**What the exercise asks**
The records that follow are to be repeated exactly, with no pictures carried over.

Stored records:
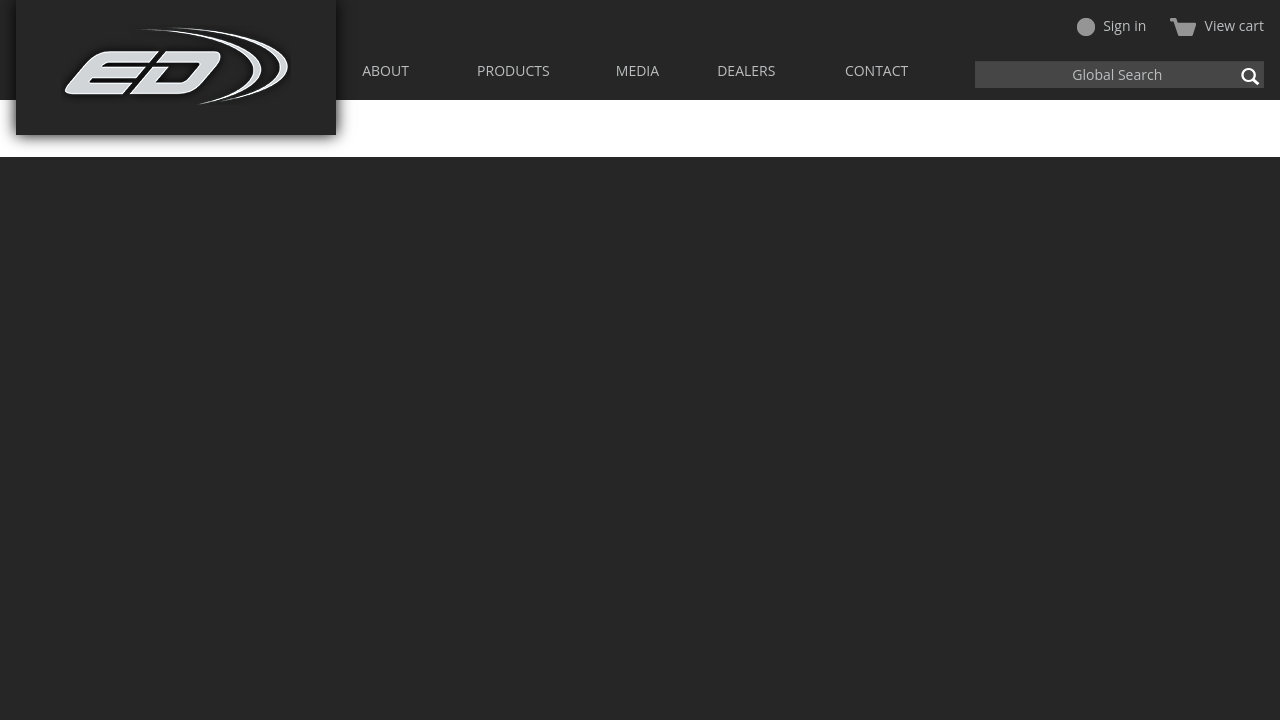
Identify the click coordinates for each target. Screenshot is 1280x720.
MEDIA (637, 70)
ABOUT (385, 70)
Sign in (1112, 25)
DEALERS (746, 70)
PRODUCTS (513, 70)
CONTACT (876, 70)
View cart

**Exercise solution**
Identify the click coordinates for each target. Screenshot is 1280x720.
MEDIA (637, 70)
ABOUT (385, 70)
Sign in (1112, 25)
DEALERS (746, 70)
PRODUCTS (513, 70)
CONTACT (876, 70)
View cart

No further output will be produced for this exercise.